Much have I travell’d in the realms of gold,

And many goodly states and kingdoms seen;

Round many western islands have I been

Which bards in fealty to Apollo hold.

Oft of one wide expanse had I been told

That deep-brow’d Homer ruled as his demesne;

Yet never did I breathe its pure serene

Till I heard Chapman speak out loud and bold.

 

Then felt I like some watcher of the skies

When a new planet swims into his ken;

Or like stout Cortez, when with eagle eyes

He star’d at the Pacific—and all his men

Look’d at each other with a wild surmise—

Silent, upon a peak in Darien.


But the important point for our purpose is, Cortez and his soldiers saw what already existed; it was not a new peak, an altogether new peak that came into sudden view in the manner of a new planet swimming past in the deep night sky.


The point is, we should see the Savitri-line—“A new and marvellous creation rose”—not as something unknown becoming known, but something that never existed and coming out, brought out of the utter Unknowable, an unexpressed possibility willed and made present in it, the sheer nonmanifest as if wheedled or persuaded to manifest it, something from the Unknowable becoming the Unknown which can be, and must be, the Known. Aswapati has it done by the intensification of a supreme will that alone can give definiteness and form to what is potential. The Upanishadic Veil of Unrevelation drawn over the Potential has by the yoga-tapasya of Aswapati got removed; nay, more than that. By the force of his yoga-tapasya it has been formed. His knowledge created the seed of light. Thus was the new world first born in the Transcendent. That is Aswapati’s Trailokya rather Saptalokya Siddhi, the Siddhi of not Three but the Seven Worlds of Consciousness, conquest of Seven Realms, sapta-dhāma. The Mother will later announce that, in the wake of the supramental descent on 29 February 1956, a new world was born, born, born in the earth’s subtle-physical. That is the announcement of the supramental manifestation upon earth.


The Unknowable is undoubtedly far richer and vaster than the Unknown, with all that is creatively patent in it, each will carrying its expressive richness. To reiterate: the Unknown can first become knowable and then the known, but it is not possible to know the Unknowable,—precisely for the reason that it holds in itself all the concealed possibilities, the possibilities that have not yet been thrown into manifestation, or possibilities that have not yet been seeded or willed at all. The Unknown is a part of the Manifest whereas the Unknowable is the Unmanifest or the Non-manifest with all creative urges, all potentialities and prospects, all positives from which can stream out countless manifestations. It is actually with this connotation that we should see Yogi Aswapati’s pursuing the Unknowable,—to bring out a new creation from the Unmanifest. He has first willed it in it and is now occupied to bring it out.
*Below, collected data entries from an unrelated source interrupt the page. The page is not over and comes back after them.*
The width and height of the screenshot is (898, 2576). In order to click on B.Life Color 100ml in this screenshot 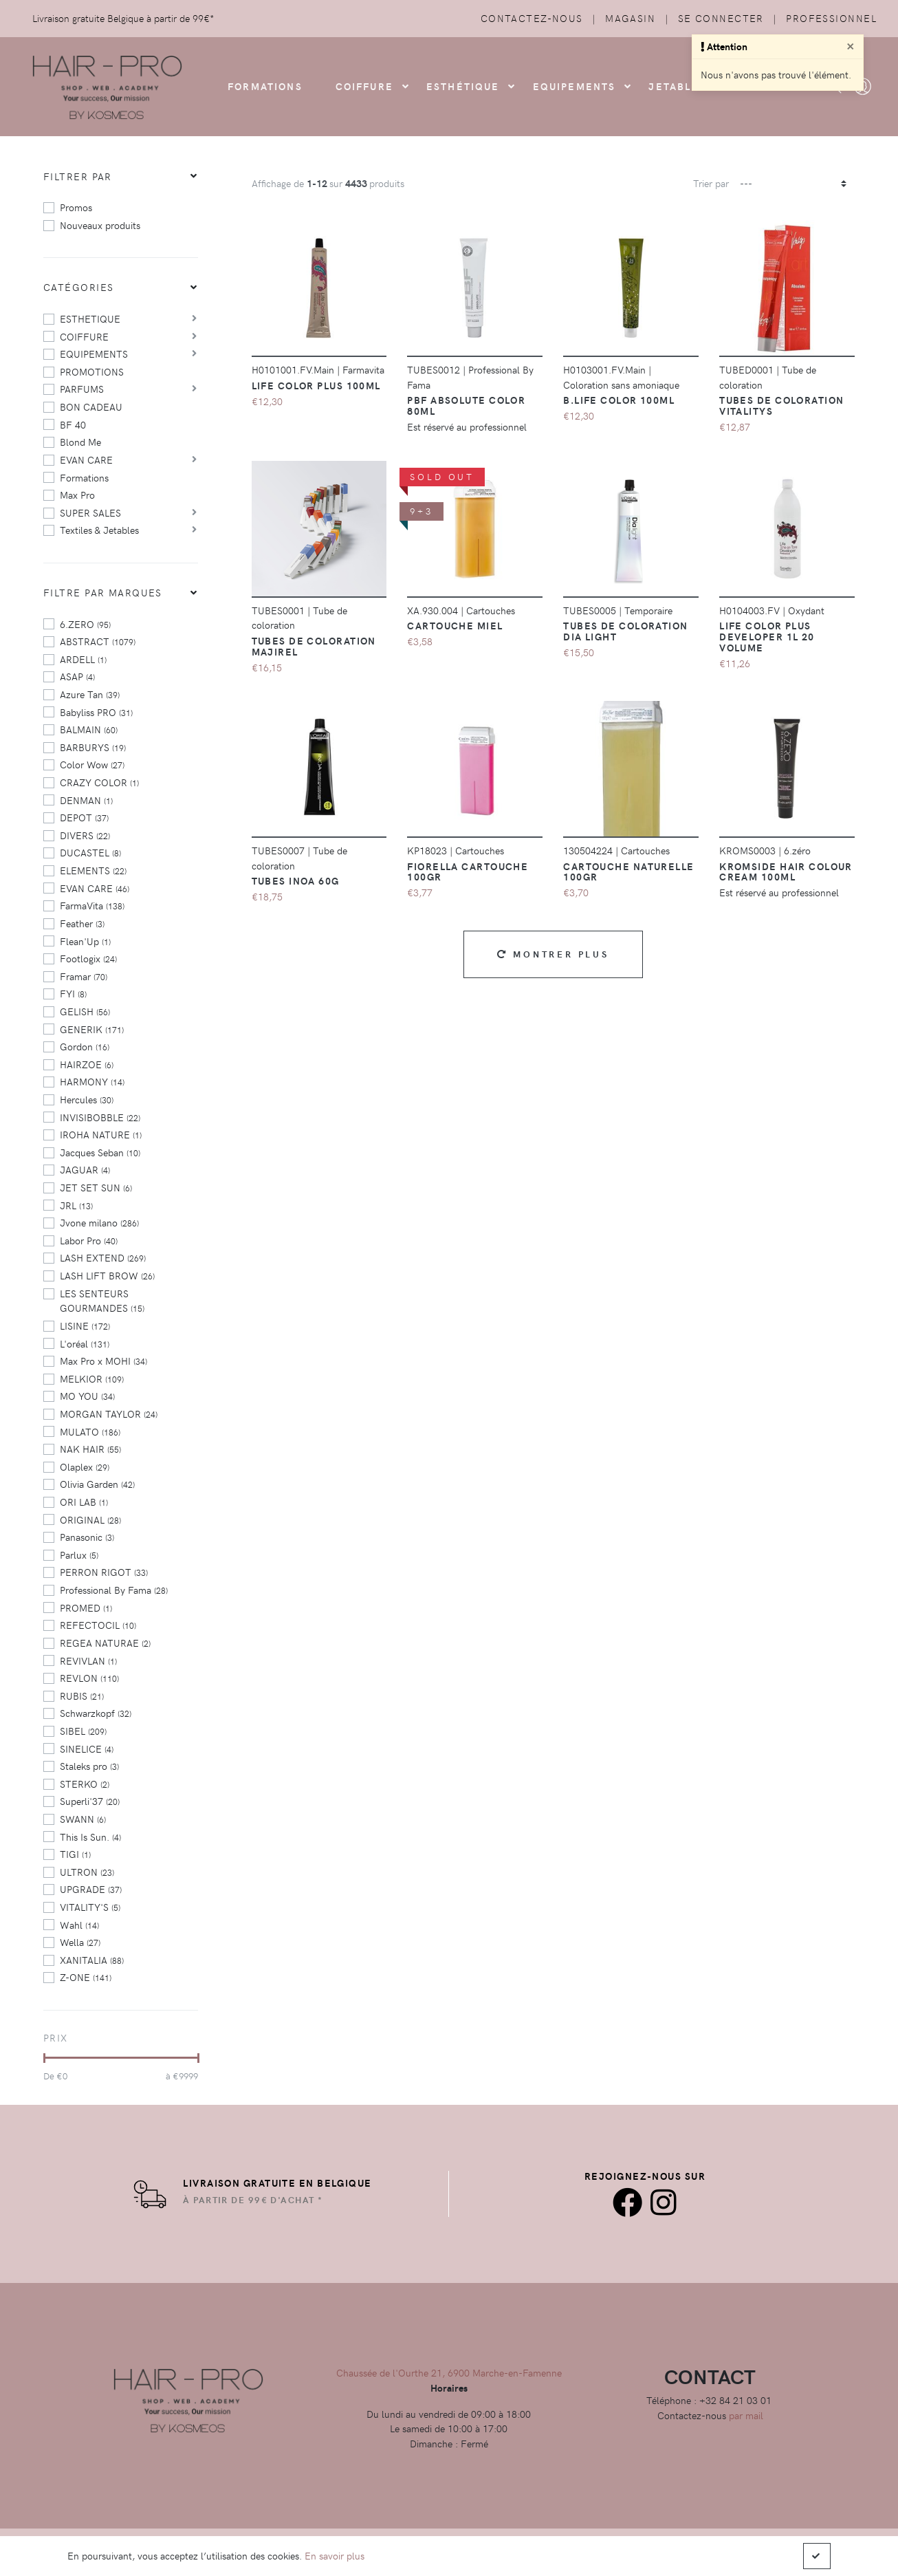, I will do `click(619, 400)`.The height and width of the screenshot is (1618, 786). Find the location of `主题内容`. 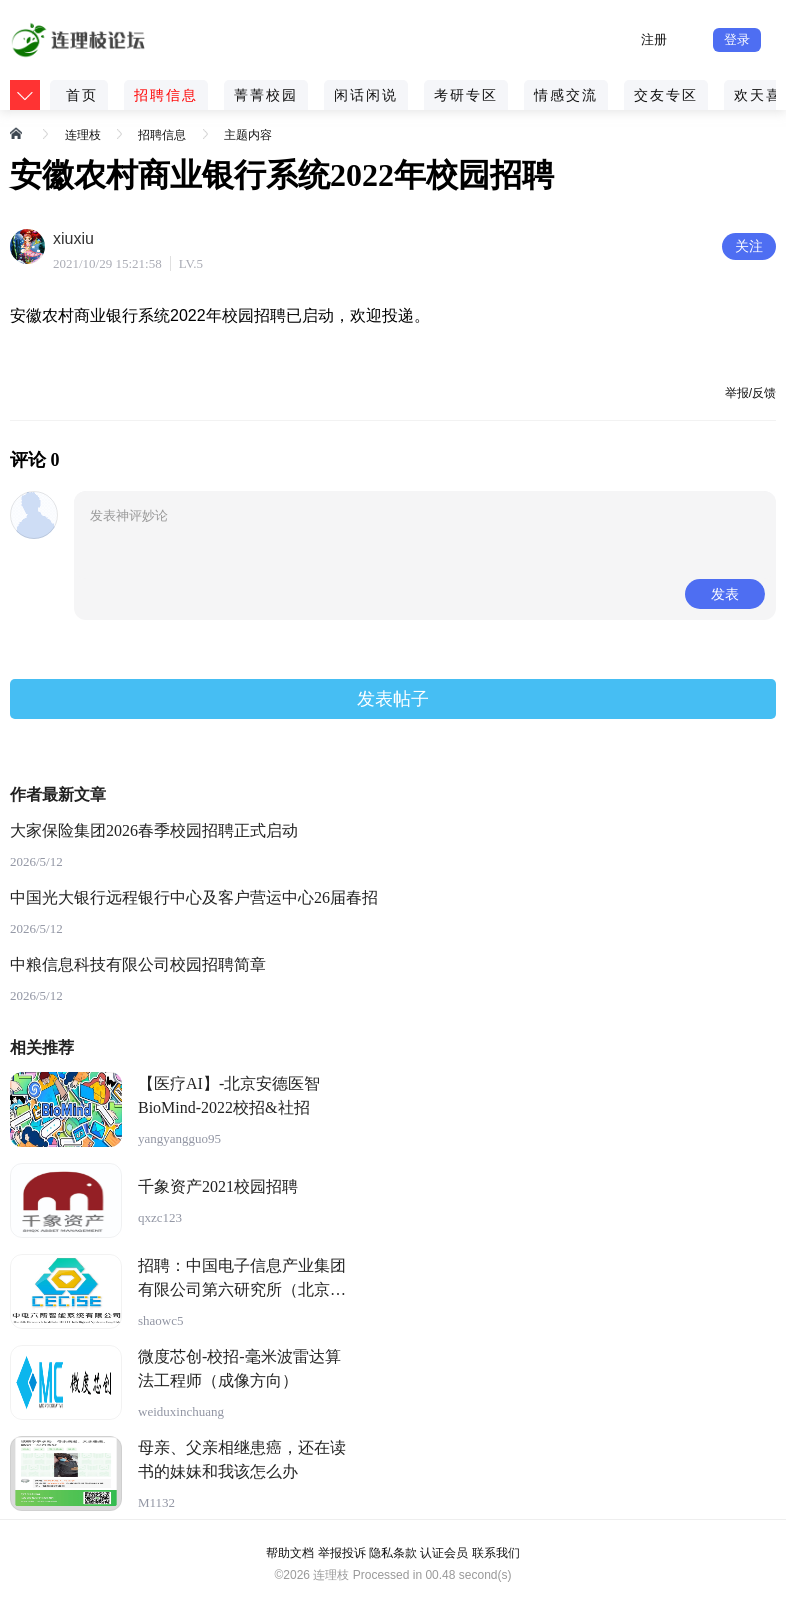

主题内容 is located at coordinates (248, 135).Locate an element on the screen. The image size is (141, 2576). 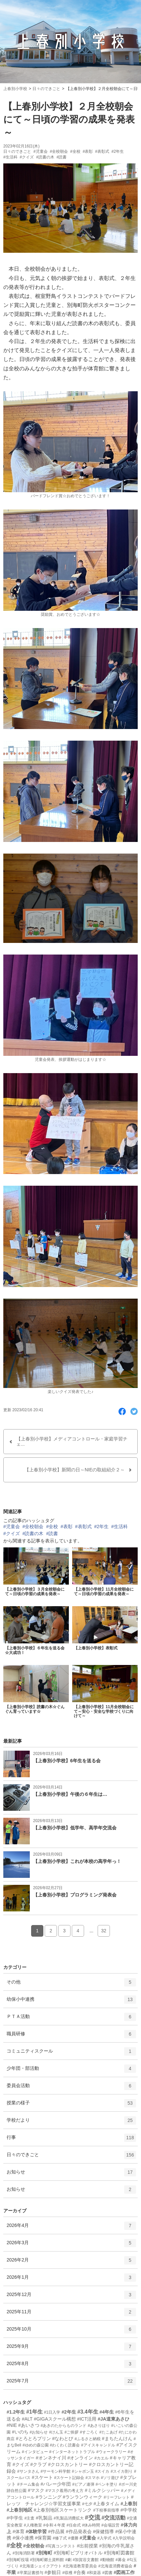
#乳製品消費拡大 is located at coordinates (69, 2518).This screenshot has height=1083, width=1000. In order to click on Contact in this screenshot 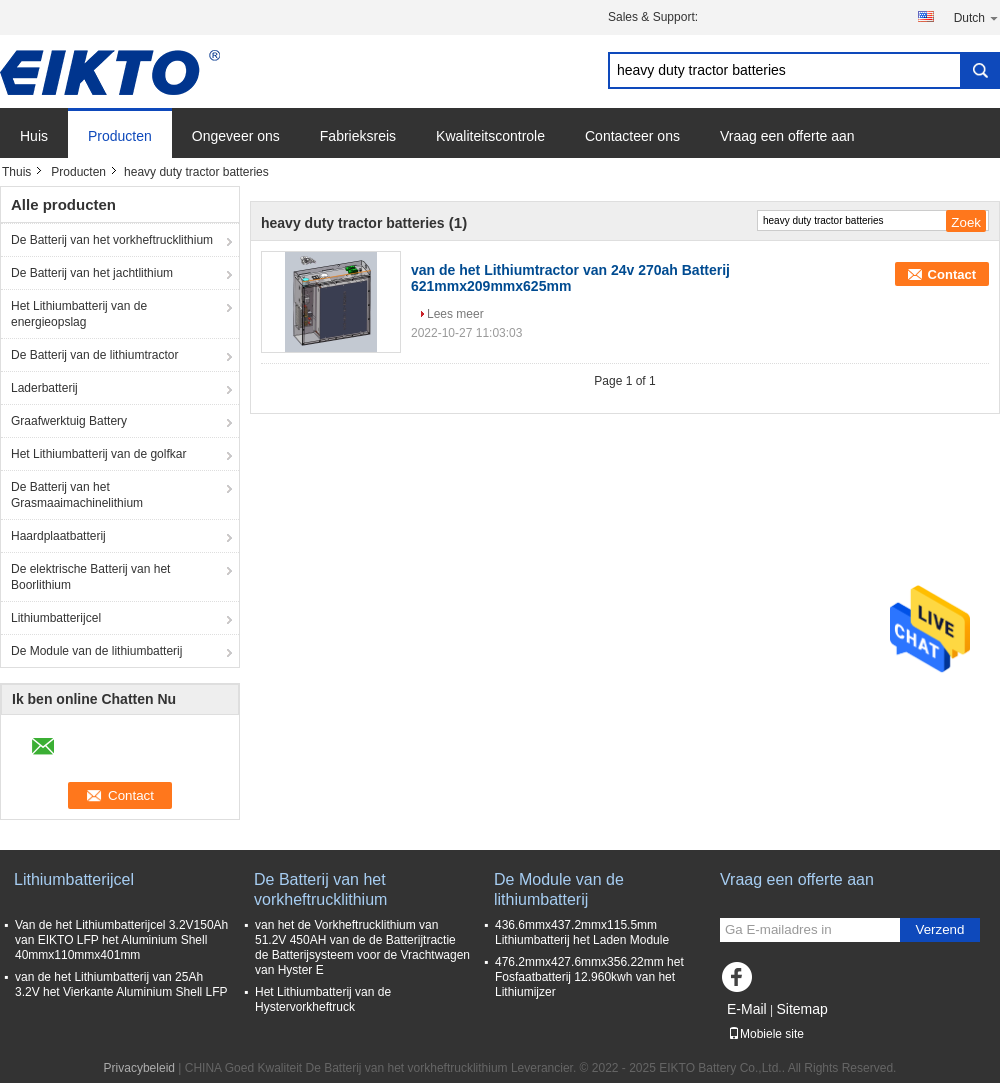, I will do `click(952, 274)`.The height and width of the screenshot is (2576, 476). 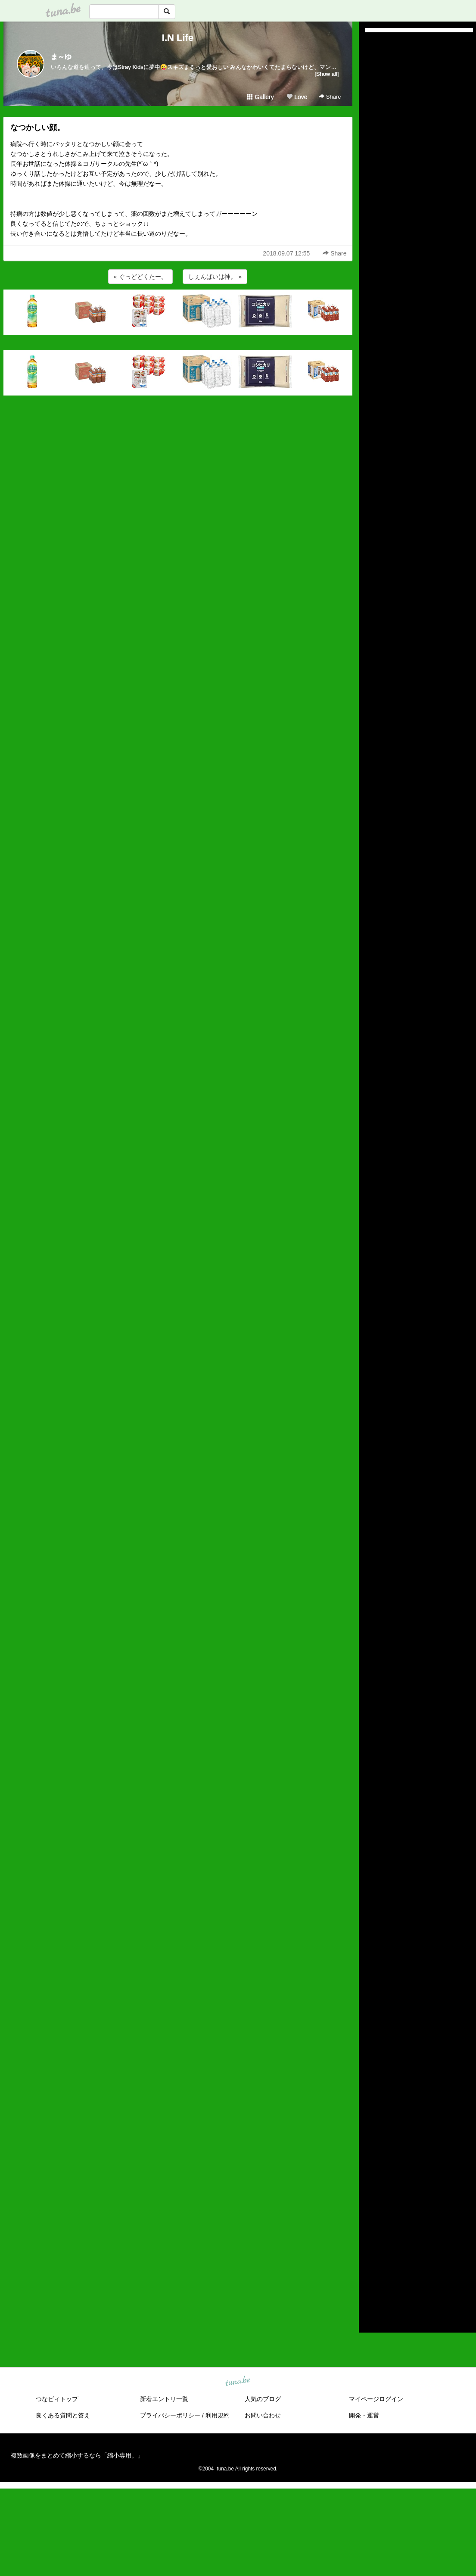 What do you see at coordinates (372, 2240) in the screenshot?
I see `2019` at bounding box center [372, 2240].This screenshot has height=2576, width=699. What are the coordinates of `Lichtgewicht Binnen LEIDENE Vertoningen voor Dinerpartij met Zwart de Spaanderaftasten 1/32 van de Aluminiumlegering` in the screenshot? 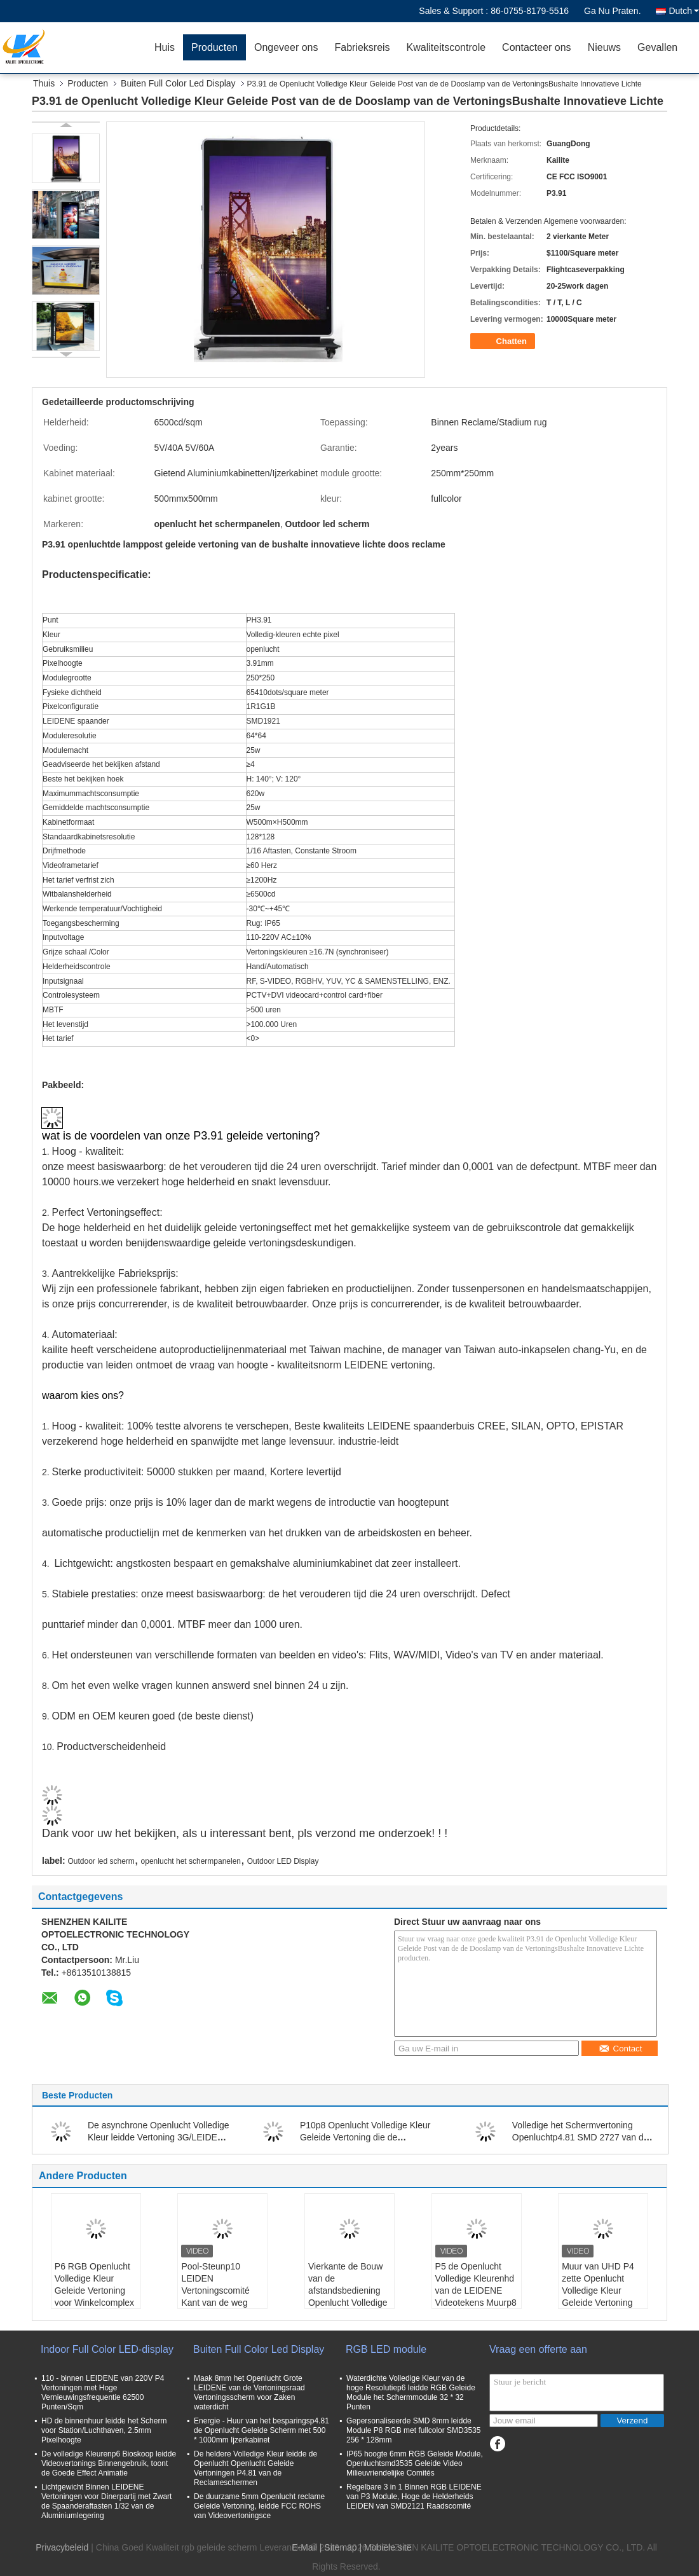 It's located at (106, 2501).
If it is an altogether new creation upon the earth which Aswapati is proposing then for that possibility to get established here, it should first be present in the Transcendent. His yogic effort is therefore first directed towards creating it there. He has done it. He had set for himself a great task no doubt; but then it was only by fulfilling that great task could the full meaning and scope of its getting realised be certain. In it alone is the chance of achieving the assuring success. Aswapati is standing at the entrance of the Sanctum Sanctorum and there is the Upanishadic Veil of Unrevelation drawn over the vision. Behind that Veil everything seems to collapse, not only the nescient worlds but also the higher teeming worlds,—and the Spirit too.


Aswapati was standing on the verge of the Unknowable, free from the bondage of ignorance as well as of knowledge. All that was there with him until this moment was left behind,—except the single yearning that had taken him to that edge of creation. In such total freedom he has gleaming intuition of the future, intuition of his daughter Savitri’s marriage with Satyavan and his death in the Shalwa woods at the noontime. In it is present the entire problem of mortality for which he had undertaken this long and difficult journey across all these occult and spiritual worlds.


It is then that he suddenly sees the meaning of the ignorant “No.” It has been the primordial “No”, the ur-No at the origin of things. In this world that “No” has been the cause of failure; it had been, again and again, rejecting the gifts and the happy graces showered by the plenteous heaven in heavenly richness and munificence, in their magnificences. There is a darkness surrounding the aspiring soul of humanity and in the lucre of sleep are trapped its dreams. The great Athenian always is concerned about great issues, and in the face of this tremendous “No” he has to make his last choice. Perhaps in it will be the victory of the blue-eyed Goddess of Wisdom, of the excellent Athena, the Divine Mother herself in the Transcendent.


The ignorant “No” may not be directly in Aswapati, nor would it be his “evil persona”, his shadow-being, but he ought to recognise its, of the universal shadow-being’s implacable or awesome presence in the world where he proposes the transforming Power to descend. Not only that. His long “apprenticeship to Ignorance” cannot terminate until and unless everything is done to the last detail, every nook and corner searched with the spirit’s fire, every contingency is properly taken care of. The great and thrustful Colonist from Immortality has willingly accepted the travail and he must suffer to the extremest degree of the arduous demand.


But, to reassert, it is not that Aswapati has newly discovered this creation. It is not because of his remarkable spiritual attainments that some pre-existent world which was already there that has presently come into view. It is not a distant peak upon Darien suddenly caught or spotted by a keen eye of the voyager. It is a creation in relation to the earth, a creation that itself has sprung up or arisen as a result of the intense tapasya of Aswapati, arisen because of his remarkable spiritual attainments, because of his will put into the process. The profound Unknowable has offered him this wonderful gift in recognition of his tireless selfless effort, effort put in the Divine Cause: his will had become one with the Will of the Unknowable. The Unknowable’s will took shape in his will. It looks as though the potent will of the Unknowable had to be activated by the will in the creation, activated in the Tapas World by performing the an intense Yoga-Yajna, by yogically invoking the Lord of Sacrifice. That indeed could be the true meaning of the Vedic spiritual approach which has presently been integrated in the possibility of a wider collectivity. That is also perhaps what is finally intended by the Gita's recommendation of works for the welfare of the people, lokasamgraha. Aswapati however makes it now realisable in the evolutionary context.


This new and marvellous creation breathing in topaz radiance has many worlds, the worlds of beauty, of love, joy, thought, will, knowledge, power, light, form, reality’s substance, all with the growing God-kind perfection everywhere. But their materialisation upon the earth must await the “veiled Transcendent’s ultimate decree”. In the House of the Spirit this new creation is ready, poised for precipitation if the conditions here do become appropriate and receptive. The veiled Transcendent’s decree comes in the form of a boon. That boon is the incarnation of the divine Savitri upon earth: “One shall descend and break the iron Law.” That shall be the precursor of the new creation manifesting in its deepening and widening glory.